— PROBLEM TO WORK ON —
Go through the entries below. Copy each line in which "cafèPrismàtic" appears.
= = = = =
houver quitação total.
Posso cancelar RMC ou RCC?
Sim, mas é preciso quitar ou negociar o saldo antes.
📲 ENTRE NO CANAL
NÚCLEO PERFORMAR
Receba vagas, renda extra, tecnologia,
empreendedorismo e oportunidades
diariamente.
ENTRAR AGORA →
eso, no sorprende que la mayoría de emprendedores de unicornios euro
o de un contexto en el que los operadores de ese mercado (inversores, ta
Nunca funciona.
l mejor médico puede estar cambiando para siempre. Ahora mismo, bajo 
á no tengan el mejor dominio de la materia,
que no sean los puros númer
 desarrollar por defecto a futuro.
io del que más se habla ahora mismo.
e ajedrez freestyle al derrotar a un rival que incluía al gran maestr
= = = = =
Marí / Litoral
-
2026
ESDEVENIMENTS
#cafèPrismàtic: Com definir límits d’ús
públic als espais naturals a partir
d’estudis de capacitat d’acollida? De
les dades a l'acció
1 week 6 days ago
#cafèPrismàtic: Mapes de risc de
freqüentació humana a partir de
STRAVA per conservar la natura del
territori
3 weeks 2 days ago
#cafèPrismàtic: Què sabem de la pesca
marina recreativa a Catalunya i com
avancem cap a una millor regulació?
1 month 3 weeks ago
= = = = =
— RESPONSE —
#cafèPrismàtic: Com definir límits d’ús
#cafèPrismàtic: Mapes de risc de
#cafèPrismàtic: Què sabem de la pesca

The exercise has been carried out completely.